With or without a cost of living emergency the UK government looked vulnerable. A chancellor losing his once golden touch, a prime minister questioned by police about partying in lockdown. Boris Johnson’s party veers from scandal to scandal.
That households are suffering the biggest squeeze on living standards since modern records began in the 1950s adds insult to injury, ahead of a local election campaign that will test the Conservative vote-winning machine. For those out canvassing for the party ahead of next month’s polls, what positive news is there to talk about?
This time last year the political landscape was very different. Furlough had kept the worst economic ravages of Covid at bay, while a hoped-for end to the pandemic was hoving into view thanks to rapid progress with the vaccine programme. Boris Johnson was on a high, promising “jabs, jabs, jabs and jobs, jobs, jobs” as his party crushed Labour in the polls.

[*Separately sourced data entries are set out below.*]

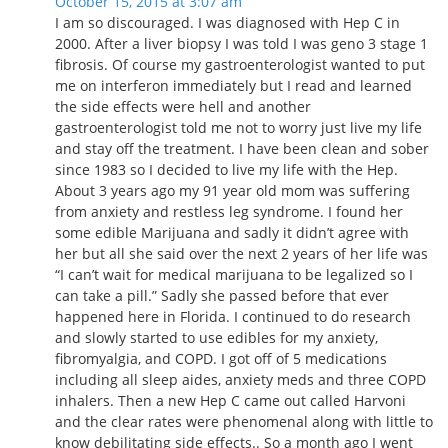
October 15, 2015 at 3:07 am
I am so discouraged. I was diagnosed with Hep C in
2000. After a liver biopsy I was told I was geno 3 stage 1
fibrosis. Of course my gastroenterologist wanted to put
me on interferon immediately but I read and learned
the side effects were hell and another
gastroenterologist told me not to worry just live my life
and stay off the treatment. I have been clean and sober
since 1983 so I decided to live my life with the Hep.
About 3 years ago my 91 year old mom was suffering
from anxiety and restless leg syndrome. I found her
some edible Marijuana and sadly it didn’t agree with
her but all she said over the next 2 years of her life was
“I can’t wait for medical marijuana to be legalized so I
can take a pill.” Sadly she passed before that ever
happened here in Florida. I continued to do research
and slowly started to use edibles for my anxiety,
fibromyalgia, and COPD. I got off of 5 medications
including all sleep aides, anxiety meds and three COPD
inhalers. Then a new Hep C came out called Harvoni
and the clear rates were phenomenal along with little to
know debilitating side effects.. So a month ago I went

When voters head to the ballot box on 5 May they’ll have less to feel good about. Growth may have returned, but it won’t feel like it for many. Whereas the average household budget was barely hit by the Covid recession, with many saving record sums during lockdown thanks to government support, this year will be marked by the lack of help as incomes plummet. Despite economic growth in aggregate, the typical family will suffer the worst financial damage since records began around the time postwar rationing came to an end.
Over the past four decades, real household disposable incomes have fallen on just four previous occasions: three times following the 2008 financial crisis, and again after Brexit crashed the pound, knocking Britain’s spending power.